Courtesy of Lane J:
A Relationship Between Cosmic Radiation and Tree Rings
Dengel et al., New Phytologist, 2009
Sigrid Dengel and company performed a tree ring analysis of Sitka Spruce cross sections taken from a single tree plantation in Scotland, UK. The collection's annual rings were measured and correlated with numerous climatic and atmospheric factors to determine relational significance. Of eight factors including temperature, precipitation and cloud base, cosmic ray flux was the factor found to have positive statistical correlation to tree ring growth.
Based on the findings, Dengel et al. suggest that galactic cosmic radiation (GCR) could be used to explain tree-ring growth patterns across the globe. The researchers propose that high galactic cosmic radiation increases aerosol particles in the atmosphere. These aerosols scatter incoming solar radiation creating diffuse solar energy that supposedly stimulates photosynthesis. A more direct approach where GCR directly affects tree growth is also given as a possibility. The class was skeptical.
The article has received negative reviews from portions of the scientific community for a number of reasons including: poor statistical methods, limited information presented on statistical methods, choice of study area, age of samples, and study extent. In contrast, climate change skeptics have used the study to cast doubt on the accuracy of dendroclimatological studies in the prediction of past climate. This is another challenge scientists will have to overcome in getting their climate change message across.
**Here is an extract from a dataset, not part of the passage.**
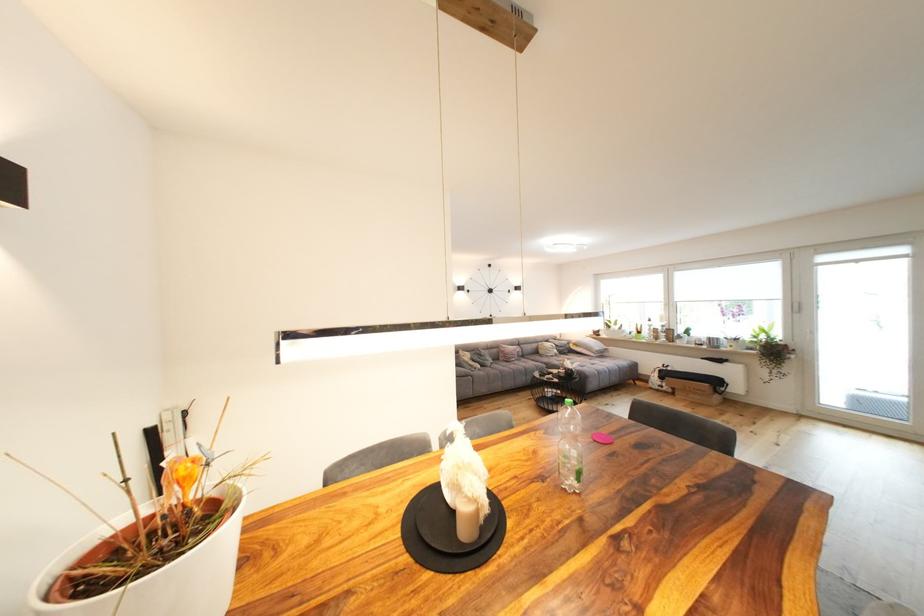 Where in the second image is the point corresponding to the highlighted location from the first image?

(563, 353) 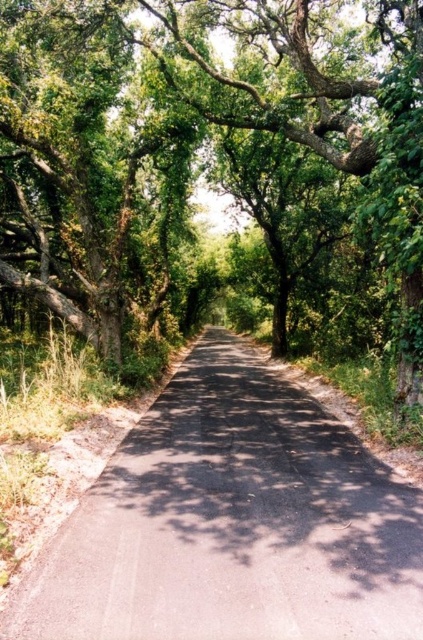 You are standing at the starting point of the road and want to reach the end. You see two points marked on the road ahead of you. Which point is closer to your current position? The points are labeled as point [0,1] and point [367,481].

Point [0,1] is closer to your current position because it is in front of point [367,481], which is further away. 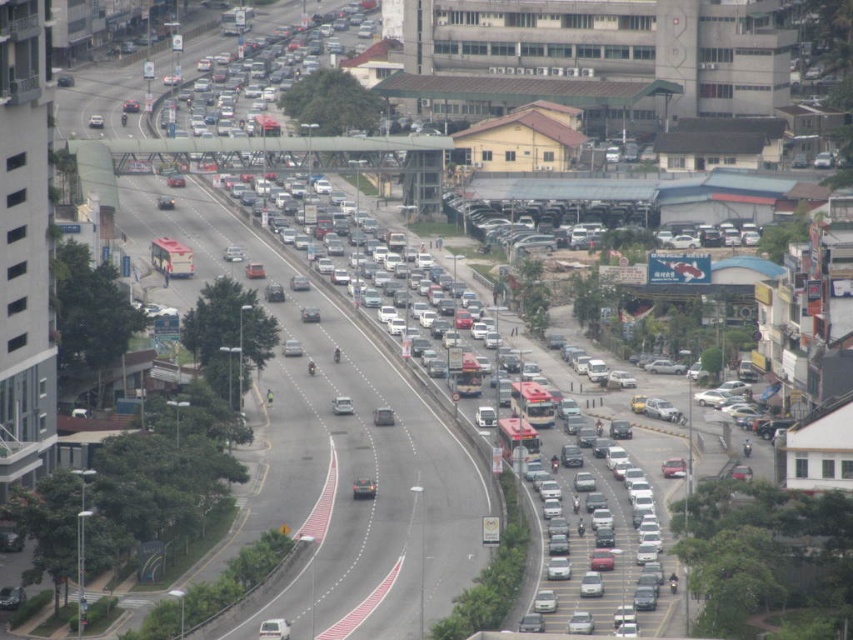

Time Scales of Climate Change
Bartlein et al., Encyclopedia of Quaternary Science, 2006
We took a break from focused research to get an overview by PJ Bartlein on the character of climate variations over time. Scott was kind enough to break down the terminology used within the paper, much of which can be reviewed in the survival guide posted November 9th.
Spurious periodicity (SP) was a hot topic, especially for Keith. Random data without any cycles or patterns can be interpreted to have meaning when certain statistical methods are applied. Any interpretations made from patterns discovered during dataset analysis should be linked with an obvious mechanism to account for SP. It was noted that humans love to assign meaning to random chance.
In general, Bartlein made it clear that climate oscillations are found across a wide range of time scales. Across these time scales, oscillations can be broken up into periodic and quasi-periodic patterns. External climate forces like the Milankovitch cycle or the earth's annual orbit can be predicted with accuracy and are considered cyclical. Quasi-periodic oscillations like ENSO have a distinct pattern but cannot be predicted with certainty. These patterns can be compared on a variance spectrum (see fig. 2) to show differences in frequency and magnitude. Climate variability occurs at all levels of time, but variability increases with scale.
Time series can be expressed by frequency. This was discussed by Bartlein but expanded upon by Scott. With spectral analysis, different colored series represent a specific level of variance and periodicity - red series being slow changes (orbital cycles), blue being fast (ENSO), and the white series as steady variation without a discernable frequency (precipitation).